While alternative sources of income are recognised by the Home Office and an applicant is granted entry clearance or leave to remain as a partner or as a parent, they are punished by having to wait twice as long for settlement by entering a 10-year route to settlement as opposed to the five years route to settlement. Nowhere in the decision does the Supreme Court say, that there will be a separate route to settlement but only alternative forms of income that can be used to meet the minimum income requirements. It is possible for those under the 10 years route to subsequently meet the minimum income Rule and enter the five years route to settlement, but that will involve additional costs by paying further application fees.

 

  1. The Home Office has the ability to vary applications for indefinite leave to remain and instead grant extensions of permission to stay and the rationale is that those applying will not be left without immigration status.  That change is welcome because it means that the individuals do not have to pay an application fee or fill in a new form or upload new supporting documents but if a case were considered the requirements for limited leave to remain are met instead of indefinite, they do not issue a formal refusal letter, but rather a letter to pay the IHS and there is no right of appeal or administrative review against the decision of the caseworker.  By not refusing the application the Home Office does not trigger refusal of a human rights claim and therefore no appeal is possible to the Tribunal.

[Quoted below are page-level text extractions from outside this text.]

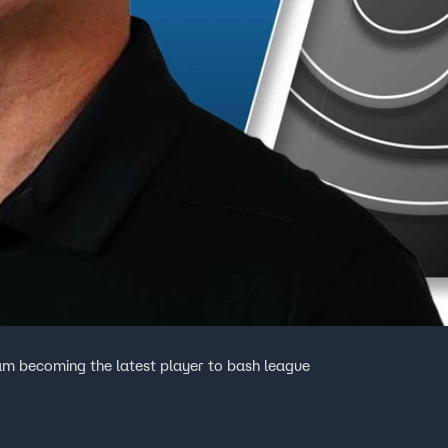
m becoming the latest player to bash league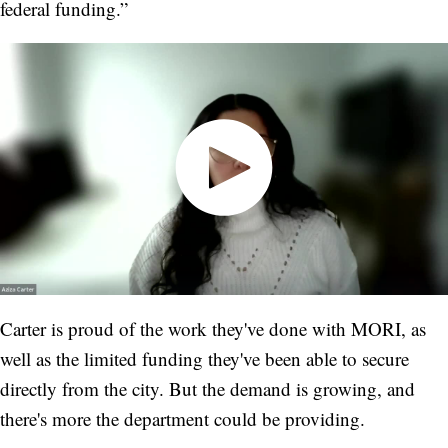
federal funding.”
Carter is proud of the work they've done with MORI, as
well as the limited funding they've been able to secure
directly from the city. But the demand is growing, and
there's more the department could be providing.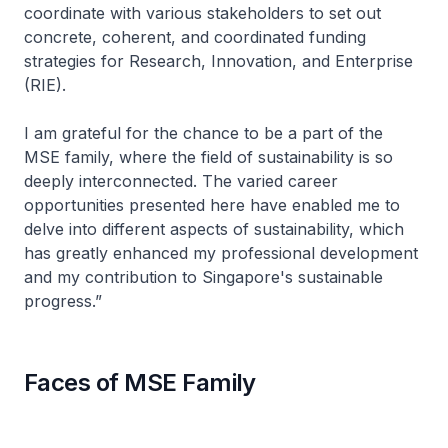
coordinate with various stakeholders to set out
concrete, coherent, and coordinated funding
strategies for Research, Innovation, and Enterprise
(RIE).
I am grateful for the chance to be a part of the
MSE family, where the field of sustainability is so
deeply interconnected. The varied career
opportunities presented here have enabled me to
delve into different aspects of sustainability, which
has greatly enhanced my professional development
and my contribution to Singapore's sustainable
progress.”
Faces of MSE Family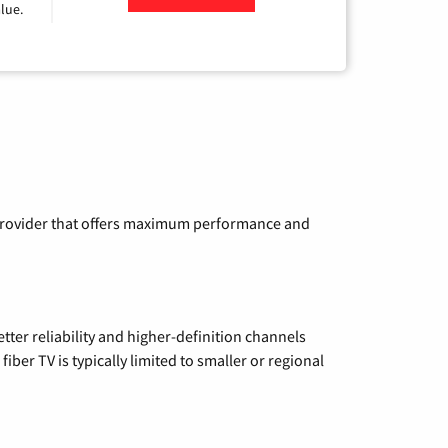
lue.
a provider that offers maximum performance and
etter reliability and higher-definition channels
iber TV is typically limited to smaller or regional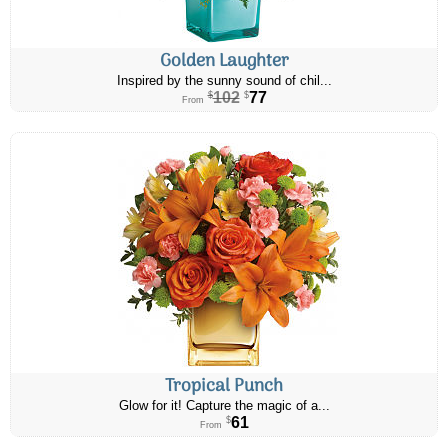
Golden Laughter
Inspired by the sunny sound of chil...
102
77
$
$
From
Tropical Punch
Glow for it! Capture the magic of a...
61
$
From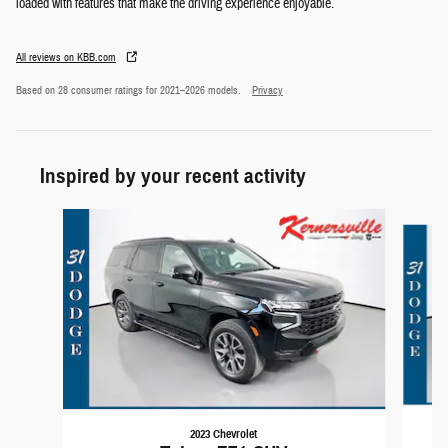
loaded with features that make the driving experience enjoyable.
All reviews on KBB.com
Based on 28 consumer ratings for 2021–2026 models.
Privacy
Inspired by your recent activity
Slide 1 of 6
2023 Chevrolet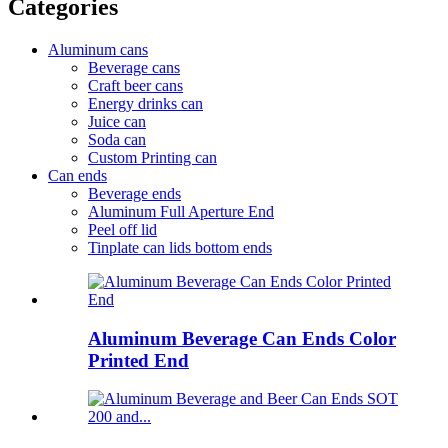
Categories
Aluminum cans
Beverage cans
Craft beer cans
Energy drinks can
Juice can
Soda can
Custom Printing can
Can ends
Beverage ends
Aluminum Full Aperture End
Peel off lid
Tinplate can lids bottom ends
Aluminum Beverage Can Ends Color
Printed End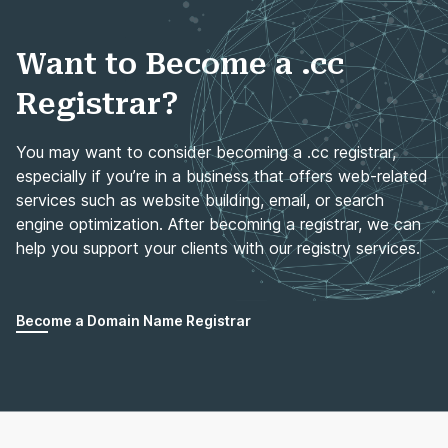
Want to Become a .cc
Registrar?
You may want to consider becoming a .cc registrar,
especially if you’re in a business that offers web-related
services such as website building, email, or search
engine optimization. After becoming a registrar, we can
help you support your clients with our registry services.
Become a Domain Name Registrar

The only remedy is the very expensive and hard to satisfy Judicial Review process and it does not seem possible for the applicant to ask the Home Office to refuse the application and to allow them to challenge it in Court.

 

  1. Further category, are the adult dependent relatives, where one could make an entry clearance or in-country application on compelling and compassionate grounds, or insurmountable obstacles to integration in the country of origin. Settled families in the UK have felt that they have less rights to family life because since the 2012 version of the Adult Dependent Rules the Rules have been tightened to the extent that applicants feel that it is not a Rule but rather a ban because relatives have to show that there is no care available in the country of origin.  This is in sharp contrast to the sentiments during the pandemic which were shown to the elderly who suffered from loneliness and isolation and who needed to be shielded and who we were called to help and protect.  The BM, GMC and several other health bodies wrote a joint letter to the Home Secretary in January 2020 with no direct response, asking for a review of the Rules by gathering support from peers and several politicians. The issue was raised in Westminster by the Chair of the Immigration All Party Parliamentary Group Stephen Timms, in November 2021, who reiterated that the economic costs have been misleadingly over stated in the 2016 review and that traditionally elderly parents are looked after at home within their families and there is an inherent unfairness in the expectation that family care can be provided remotely or by multiple trips to the elderly abroad and that there will be no consequences for the British family members in the UK or to the UK economy.  The elderly group are being denied fundamental rights and appeals that follow after refusals are expensive and traumatising involving very long waits.  The refusals often fail to take into account evidence provided especially country evidence and do not refer to the care conditions in the country of origin.  Those elderly who are in the UK and who find post arrival that their medical circumstances have changed can make an in-country application. The legal test to satisfy is different and the leave granted in-country is not indefinite leave to enter, but limited leave to remain on the 10-year route to settlement.